Extracted data:
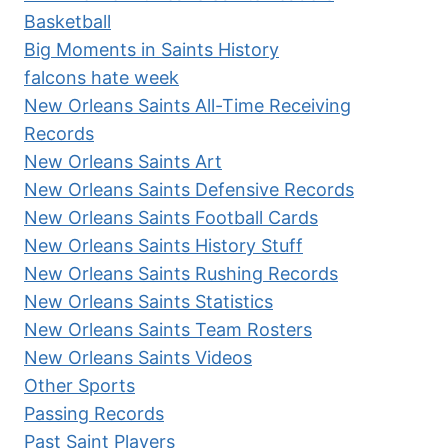
Basketball
Big Moments in Saints History
falcons hate week
New Orleans Saints All-Time Receiving
Records
New Orleans Saints Art
New Orleans Saints Defensive Records
New Orleans Saints Football Cards
New Orleans Saints History Stuff
New Orleans Saints Rushing Records
New Orleans Saints Statistics
New Orleans Saints Team Rosters
New Orleans Saints Videos
Other Sports
Passing Records
Past Saint Players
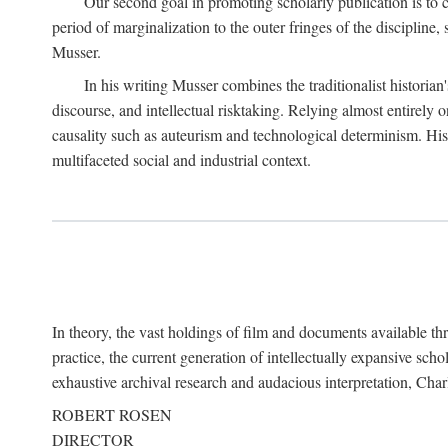
Our second goal in promoting scholarly publication is to ce
period of marginalization to the outer fringes of the discipline
Musser.
In his writing Musser combines the traditionalist historian
discourse, and intellectual risktaking. Relying almost entirely 
causality such as auteurism and technological determinism. His d
multifaceted social and industrial context.
In theory, the vast holdings of film and documents available thro
practice, the current generation of intellectually expansive sch
exhaustive archival research and audacious interpretation, Charl
ROBERT ROSEN
DIRECTOR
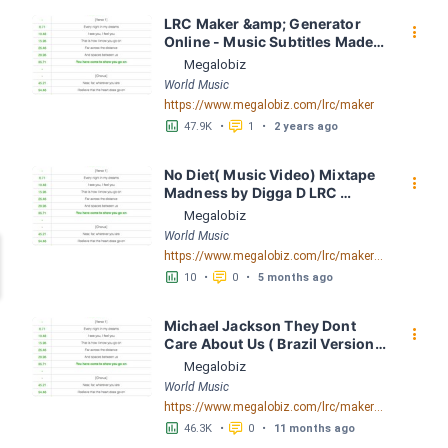
LRC Maker &amp; Generator 
󰇙
Online - Music Subtitles Made 
Easy - Megalobiz
Megalobiz
World Music
https://www.megalobiz.com/lrc/maker
󱕎
󰆉
47.9K
•
1
•
2 years ago
No Diet( Music Video) Mixtape 
󰇙
Madness by Digga D LRC 
[03:39.38] - Lyrics Download - 
Megalobiz
Megalobiz
World Music
https://www.megalobiz.com/lrc/maker/No+Diet(Music+Video)MixtapeMadness.55071317
󱕎
󰆉
10
•
0
•
5 months ago
Michael Jackson They Dont 
󰇙
Care About Us ( Brazil Version) 
( Official Video) by Michael 
Megalobiz
Jackson LRC [04:41.68] - 
World Music
Lyrics Download - Megalobiz
https://www.megalobiz.com/lrc/maker/Michael+Jackson+-+They+Dont+Care+About+Us+(Brazil+Version)+(Official+Video).54936357
󱕎
󰆉
46.3K
•
0
•
11 months ago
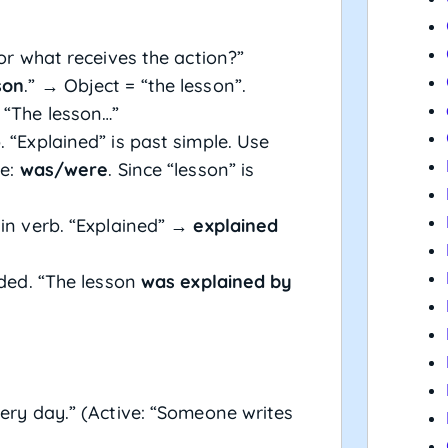
or what receives the action?”
son
.” → Object = “the lesson”.
 “The lesson…”
 “Explained” is past simple. Use
le:
was/were
. Since “lesson” is
ain verb. “Explained” →
explained
eded. “The lesson
was explained by
ery day.” (Active: “Someone writes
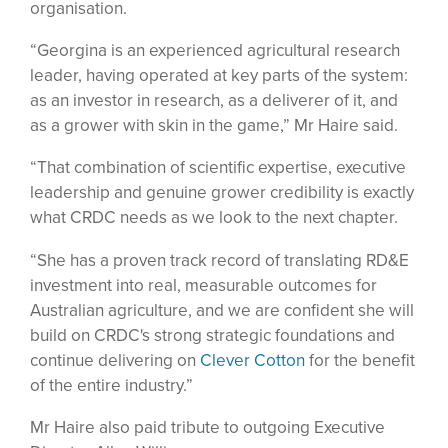
organisation.
“Georgina is an experienced agricultural research
leader, having operated at key parts of the system:
as an investor in research, as a deliverer of it, and
as a grower with skin in the game,” Mr Haire said.
“That combination of scientific expertise, executive
leadership and genuine grower credibility is exactly
what CRDC needs as we look to the next chapter.
“She has a proven track record of translating RD&E
investment into real, measurable outcomes for
Australian agriculture, and we are confident she will
build on CRDC's strong strategic foundations and
continue delivering on
Clever Cotton
for the benefit
of the entire industry.”
Mr Haire also paid tribute to outgoing Executive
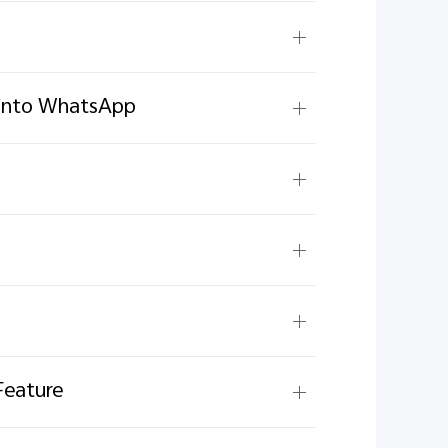
g into WhatsApp
Feature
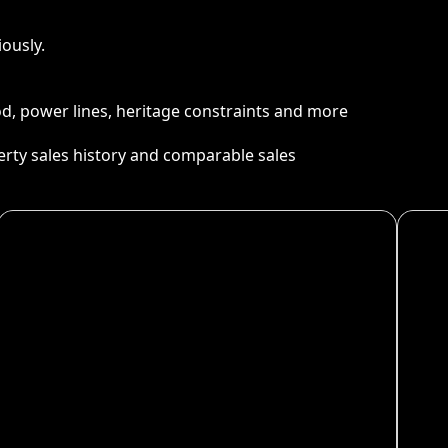
ously.
ood, power lines, heritage constraints and more
perty sales history and comparable sales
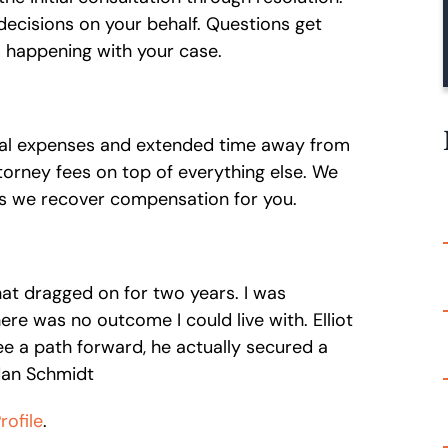
decisions on your behalf. Questions get
 happening with your case.
cal expenses and extended time away from
orney fees on top of everything else. We
s we recover compensation for you.
hat dragged on for two years. I was
re was no outcome I could live with. Elliot
e a path forward, he actually secured a
rdan Schmidt
ofile
.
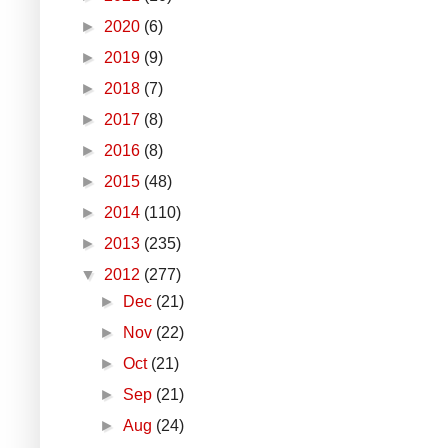
►
2020
(6)
►
2019
(9)
►
2018
(7)
►
2017
(8)
►
2016
(8)
►
2015
(48)
►
2014
(110)
►
2013
(235)
▼
2012
(277)
►
Dec
(21)
►
Nov
(22)
►
Oct
(21)
►
Sep
(21)
►
Aug
(24)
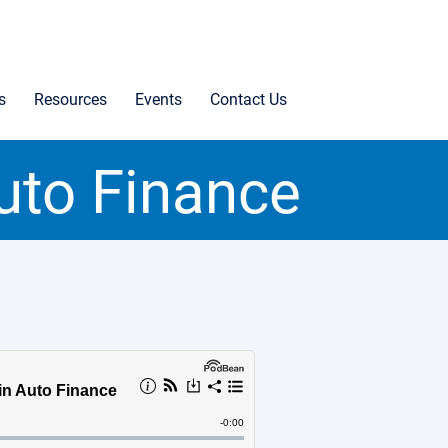
s
Resources
Events
Contact Us
uto Finance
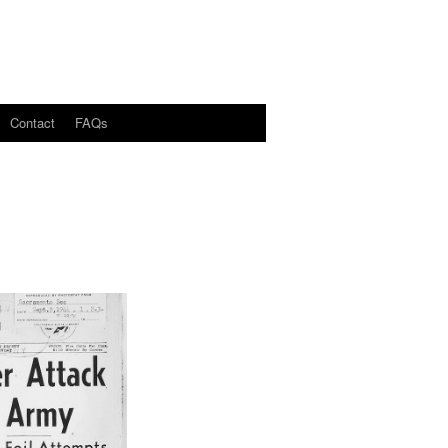
Contact
FAQs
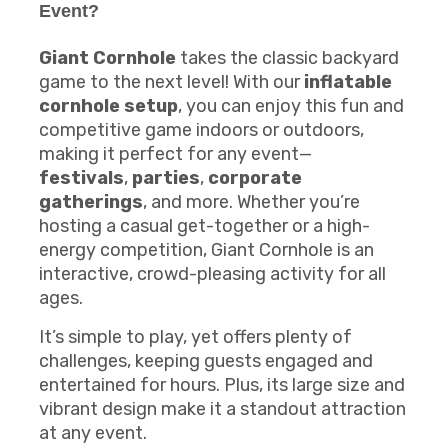
Event?
Giant Cornhole
takes the classic backyard
game to the next level! With our
inflatable
cornhole setup
, you can enjoy this fun and
competitive game indoors or outdoors,
making it perfect for any event—
festivals
,
parties
,
corporate
gatherings
, and more. Whether you’re
hosting a casual get-together or a high-
energy competition, Giant Cornhole is an
interactive, crowd-pleasing activity for all
ages.
It’s simple to play, yet offers plenty of
challenges, keeping guests engaged and
entertained for hours. Plus, its large size and
vibrant design make it a standout attraction
at any event.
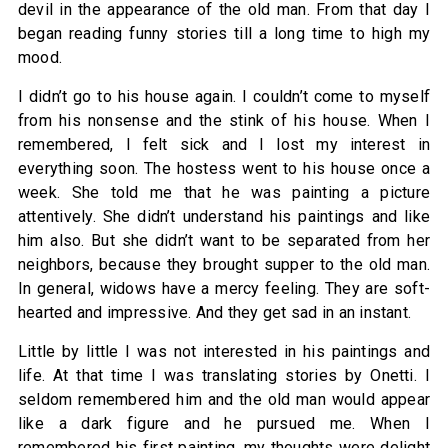
devil in the appearance of the old man. From that day I
began reading funny stories till a long time to high my
mood.
I didn’t go to his house again. I couldn’t come to myself
from his nonsense and the stink of his house. When I
remembered, I felt sick and I lost my interest in
everything soon. The hostess went to his house once a
week. She told me that he was painting a picture
attentively. She didn’t understand his paintings and like
him also. But she didn’t want to be separated from her
neighbors, because they brought supper to the old man.
In general, widows have a mercy feeling. They are soft-
hearted and impressive. And they get sad in an instant.
Little by little I was not interested in his paintings and
life. At that time I was translating stories by Onetti. I
seldom remembered him and the old man would appear
like a dark figure and he pursued me. When I
remembered his first painting, my thoughts were delight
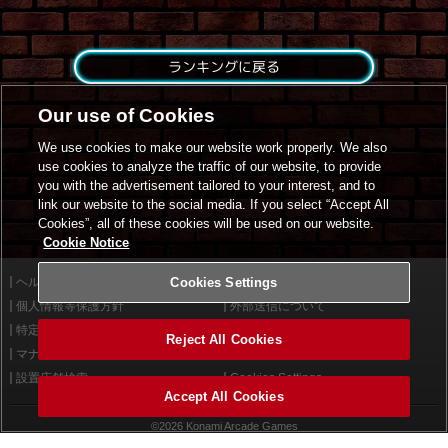
ランキングに戻る
Our use of Cookies
We use cookies to make our website work properly. We also
use cookies to analyze the traffic of our website, to provide
you with the advertisement tailored to your interest, and to
link our website to the social media. If you select “Accept All
Cookies”, all of these cookies will be used on our website.
Cookie Notice
ヘルプ
Cookies Settings
利用規約
個人情報等保護方針
外部送信について
特定商取引法に基づく表示
サイトポリシー
Reject All Cookies
マナー＆ルール
お問い合わせ
設置店舗検索
Cookies Settings
Accept All Cookies
©2026 Konami Arcade Games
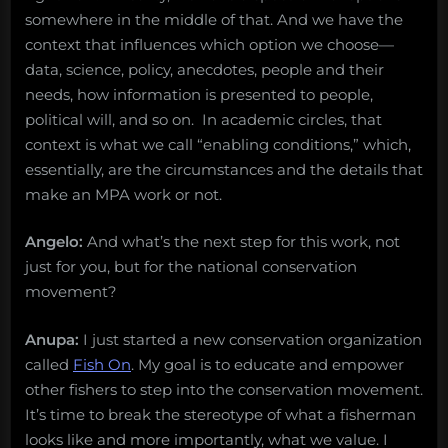
somewhere in the middle of that. And we have the
context that influences which option we choose—
data, science, policy, anecdotes, people and their
needs, how information is presented to people,
political will, and so on. In academic circles, that
context is what we call “enabling conditions,” which,
essentially, are the circumstances and the details that
make an MPA work or not.
Angelo:
And what’s the next step for this work, not
just for you, but for the national conservation
movement?
Anupa:
I just started a new conservation organization
called
Fish On
. My goal is to educate and empower
other fishers to step into the conservation movement.
It’s time to break the stereotype of what a fisherman
looks like and more importantly, what we value. I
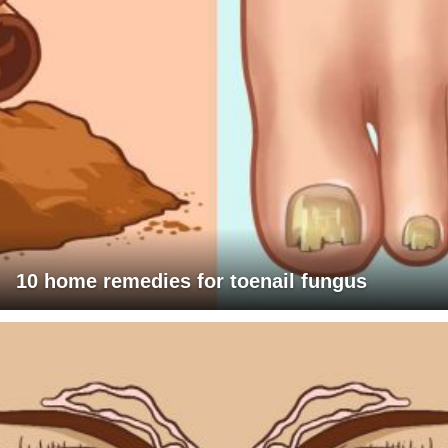
10 home remedies for toenail fungus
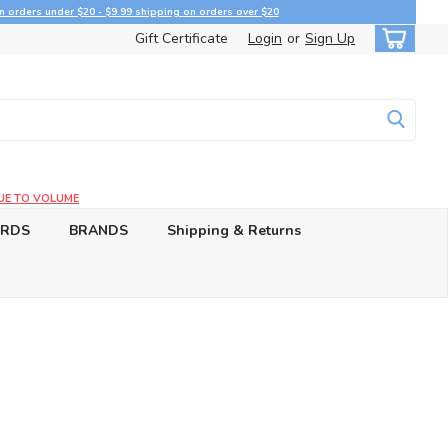
n orders under $20 - $9.99 shipping on orders over $20
Gift Certificate
Login
or
Sign Up
UE TO VOLUME
ARDS
BRANDS
Shipping & Returns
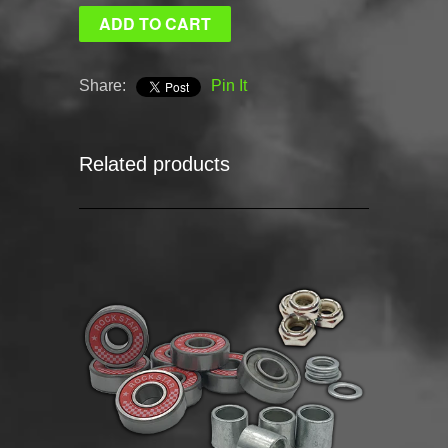
Share:
Pin It
Related products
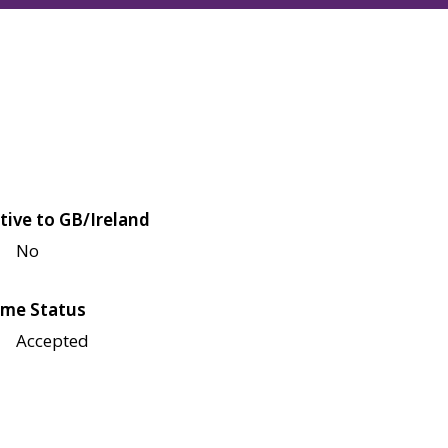
tive to GB/Ireland
No
me Status
Accepted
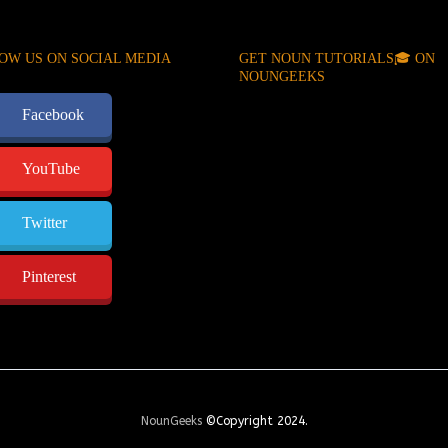
OW US ON SOCIAL MEDIA
GET NOUN TUTORIALS🎓 ON
NOUNGEEKS
Facebook
YouTube
Twitter
Pinterest
NounGeeks
©Copyright 2024.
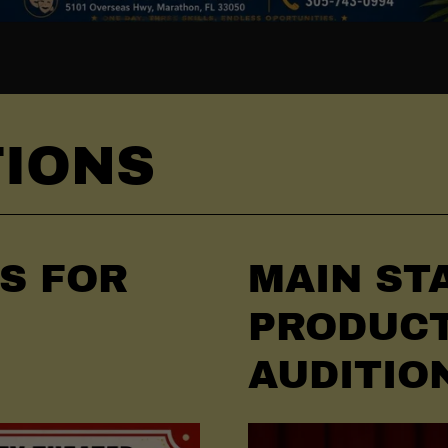
TIONS
NS FOR
MAIN ST
PRODUC
AUDITIO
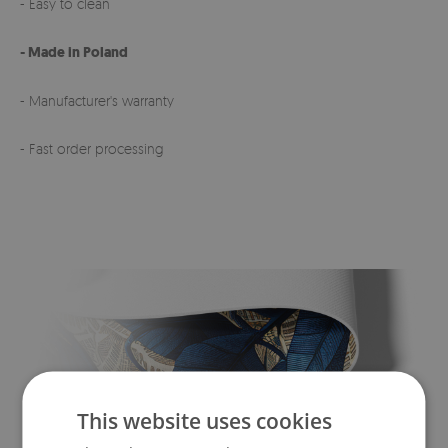
- Easy to clean
- Made in Poland
- Manufacturer's warranty
- Fast order processing
This website uses cookies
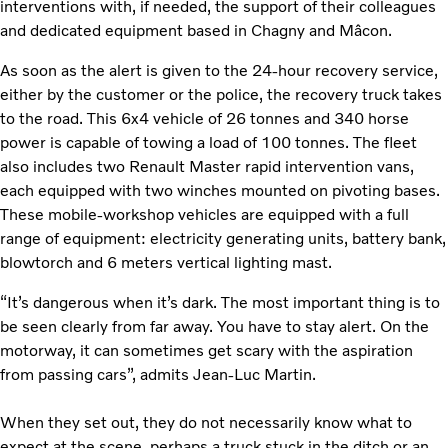
interventions with, if needed, the support of their colleagues
and dedicated equipment based in Chagny and Mâcon.
As soon as the alert is given to the 24-hour recovery service,
either by the customer or the police, the recovery truck takes
to the road. This 6x4 vehicle of 26 tonnes and 340 horse
power is capable of towing a load of 100 tonnes. The fleet
also includes two Renault Master rapid intervention vans,
each equipped with two winches mounted on pivoting bases.
These mobile-workshop vehicles are equipped with a full
range of equipment: electricity generating units, battery bank,
blowtorch and 6 meters vertical lighting mast.
“It’s dangerous when it’s dark. The most important thing is to
be seen clearly from far away. You have to stay alert. On the
motorway, it can sometimes get scary with the aspiration
from passing cars”, admits Jean-Luc Martin.
When they set out, they do not necessarily know what to
expect at the scene, perhaps a truck stuck in the ditch or an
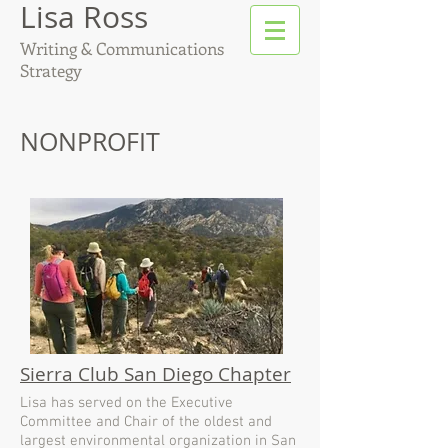
Lisa Ross
Writing & Communications
Strategy
NONPROFIT
Sierra Club San Diego Chapter
Lisa has served on the Executive
Committee and Chair of the oldest and
largest environmental organization in San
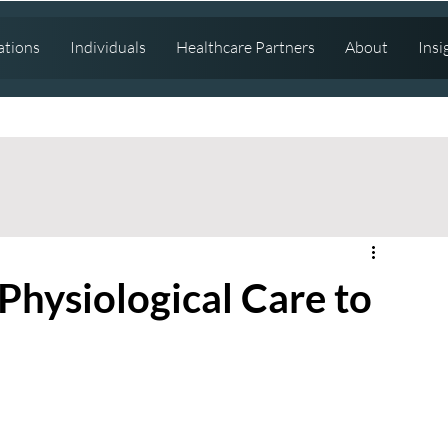
ations
Individuals
Healthcare Partners
About
Insi
Physiological Care to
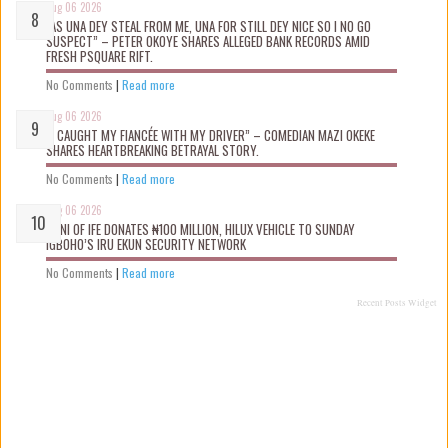
Aug 06 2026
“AS UNA DEY STEAL FROM ME, UNA FOR STILL DEY NICE SO I NO GO
SUSPECT” – PETER OKOYE SHARES ALLEGED BANK RECORDS AMID
FRESH PSQUARE RIFT.
No Comments
|
Read more
Aug 06 2026
“I CAUGHT MY FIANCÉE WITH MY DRIVER” – COMEDIAN MAZI OKEKE
SHARES HEARTBREAKING BETRAYAL STORY.
No Comments
|
Read more
Aug 06 2026
OONI OF IFE DONATES ₦100 MILLION, HILUX VEHICLE TO SUNDAY
IGBOHO’S IRU EKUN SECURITY NETWORK
No Comments
|
Read more
Recent Posts Widget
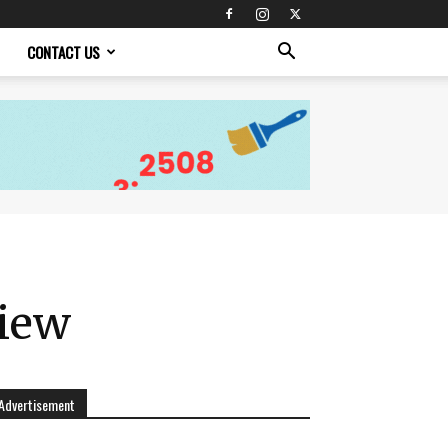
CONTACT US
view
Advertisement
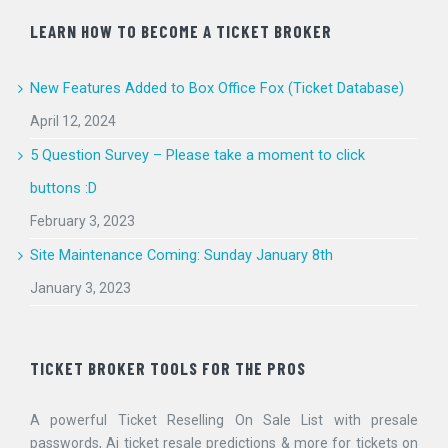
LEARN HOW TO BECOME A TICKET BROKER
New Features Added to Box Office Fox (Ticket Database)
April 12, 2024
5 Question Survey – Please take a moment to click
buttons :D
February 3, 2023
Site Maintenance Coming: Sunday January 8th
January 3, 2023
TICKET BROKER TOOLS FOR THE PROS
A powerful Ticket Reselling On Sale List with presale
passwords, Ai ticket resale predictions & more for tickets on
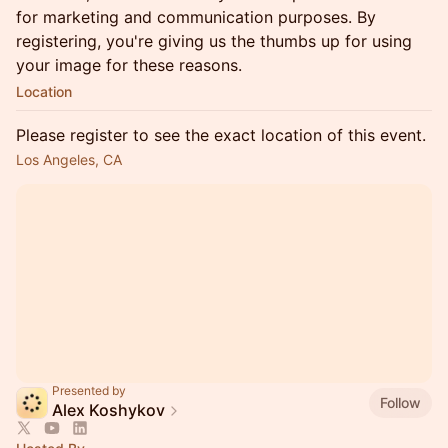
for marketing and communication purposes. By
registering, you're giving us the thumbs up for using
your image for these reasons.
Location
Please register to see the exact location of this event.
Los Angeles, CA
Presented by
Follow
Alex Koshykov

What you need to do:
Using the entries above, extract exactly the span from the line with "and dedicated equipment" to the line with "These mobile-workshop vehicles", both lines included; leave out everything else.

Completed exercise:
and dedicated equipment based in Chagny and Mâcon.
As soon as the alert is given to the 24-hour recovery service,
either by the customer or the police, the recovery truck takes
to the road. This 6x4 vehicle of 26 tonnes and 340 horse
power is capable of towing a load of 100 tonnes. The fleet
also includes two Renault Master rapid intervention vans,
each equipped with two winches mounted on pivoting bases.
These mobile-workshop vehicles are equipped with a full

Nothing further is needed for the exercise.